Vencedora três vezes do Troféu Redentor com os filmes Mate-me Por Favor (2015) e Medusa (2021), Anita Rocha da Silveira é, hoje, um desses grandes nomes do cinema brasileiro que você encontra desbravando novas cinematografias durante o Festival do Rio — algo que ela faz desde que estava do outro lado dessa dinâmica, como uma adolescente apaixonada pela sala escura dividindo sessão com seus ídolos.

Anita Rocha da Silveira no Festival do Rio 2015
Anita Rocha da Silveira no Festival do Rio 2015 — Foto: Ciadafoto

As recordações de adolescência

“Eu cresci no Rio de Janeiro, então posso dizer que as minhas memórias se confundem com as do Festival do Rio”, diz Anita, buscando na memória suas primeira recordações no festival. “Não sei ao certo qual a minha primeira lembrança, mas uma das mais marcantes é de 2001, quando assisti Cidade dos Sonhos, de David Lynch, em um (saudoso) Cine Paissandu lotado.
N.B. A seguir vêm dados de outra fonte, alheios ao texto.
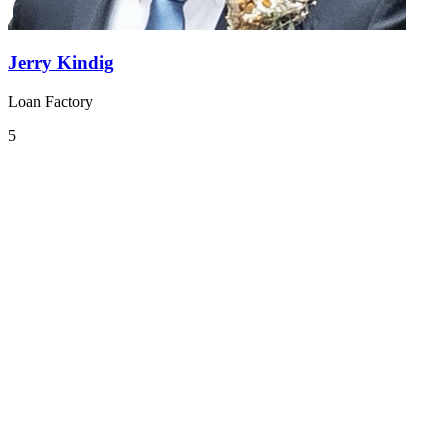
Jerry Kindig
Loan Factory
5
Esse se tornou um dos meus filmes favoritos, e acho que a experiência de ainda adolescente estar presente na primeira sessão do filme no Brasil e descobri-lo em uma experiência coletiva tem algo de maravilhoso.”

Anita ainda se lembra de ver “várias pessoas se olhando perplexas no final da sessão, conversando, criando teorias e significados, todos hipnotizados” durante a sessão de Cidade dos Sonhos, que ela considera "uma obra genial”. Esse efeito de choque e catarse é uma das grandes características das sessões do Festival do Rio, e certamente moldou o cinema de Anita Rocha da Silveira.
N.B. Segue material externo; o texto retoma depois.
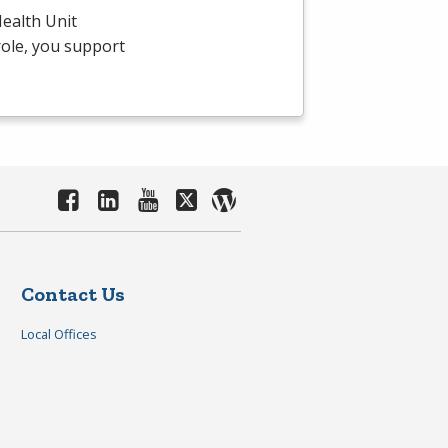
ealth Unit
 role, you support
Contact Us
Local Offices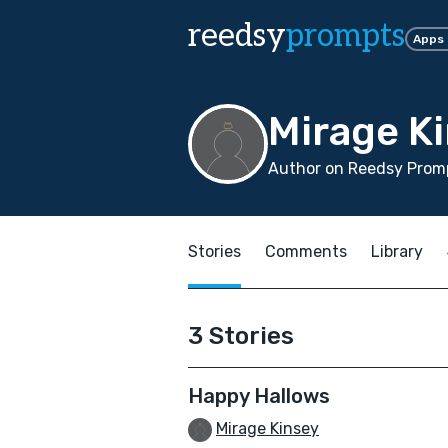
reedsy
prompts
Apps
Mirage K
Author on Reedsy Promp
Stories
Comments
Library
3 Stories
Happy Hallows
Mirage Kinsey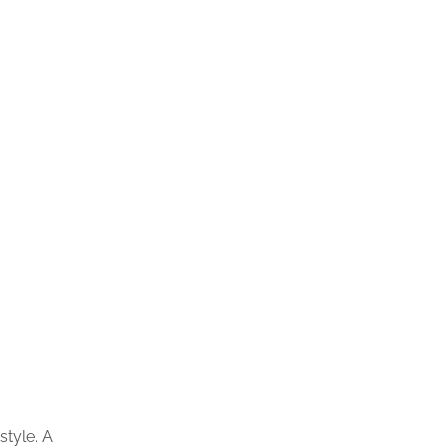
style. A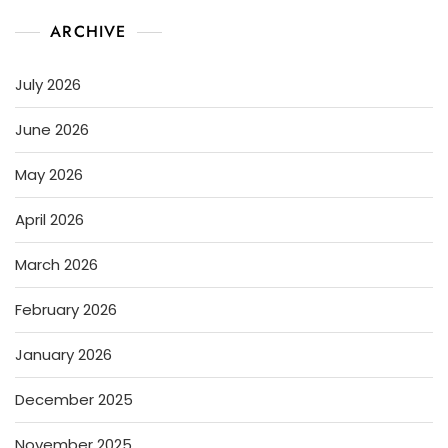
ARCHIVE
July 2026
June 2026
May 2026
April 2026
March 2026
February 2026
January 2026
December 2025
November 2025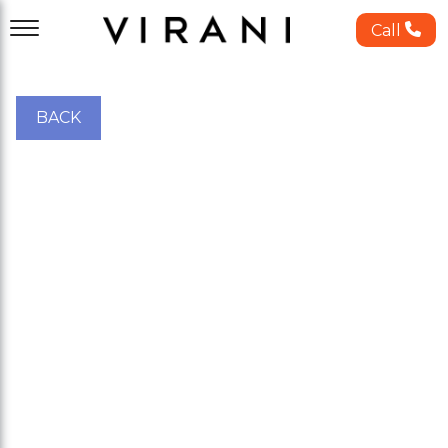
Call
BACK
Afinal, logo em seu longa-metragem de estreia, a cineasta carioca abocanhou o Troféu Redentor de Melhor Direção com uma obra muito bem filmada e com poder de provocar impacto semelhante, de confusão e quebra de expectativa. O sucesso de Mate-me Por Favor é, em grande medida, atribuído à habilidade de Anita em construir uma obra de terror psicológico com clara influência do cinema de David Lynch.

Mate-me Por Favor, de Anita Rocha da Silveira / Twin Peaks, de David Lynch
Mate-me Por Favor, de Anita Rocha da Silveira — Foto: divulgação

As inquietações de Mate-me Por Favor

Assim como Cidade dos Sonhos, Mate-me Por Favor possui uma estética que é ora familiar e realista, ora estilizada e maneirista. A Barra da Tijuca do cinema de Anita tem a mesma atmosfera urbana que vai se tornando gradualmente mais sinistra e onírica que a Los Angeles perturbadora de David Lynch. No meio do filme, para não deixar dúvidas, Anita retrata uma jovem loira debutante igual à icônica Laura Palmer de Twin Peaks (1990). Mas, como a telona denuncia, seu projeto de cinema não é nada emprestado, mas uma manifestação de suas inspirações e seus sentimentos.

“Como roteirista, algo que me motiva é transformar em filme os horrores que presenciamos em nosso dia a dia e em nosso país. Em Mate-me Por Favor, muitas inspirações vieram dos medos, desafios e pulsões de ser uma adolescente em um corpo feminino na cidade do Rio de Janeiro”, conta ela, explicando o processo criativo que lhe rendeu indicações como diretora revelação em vários festivais importantes, como Veneza, SXSW, Munique e IndieLisboa.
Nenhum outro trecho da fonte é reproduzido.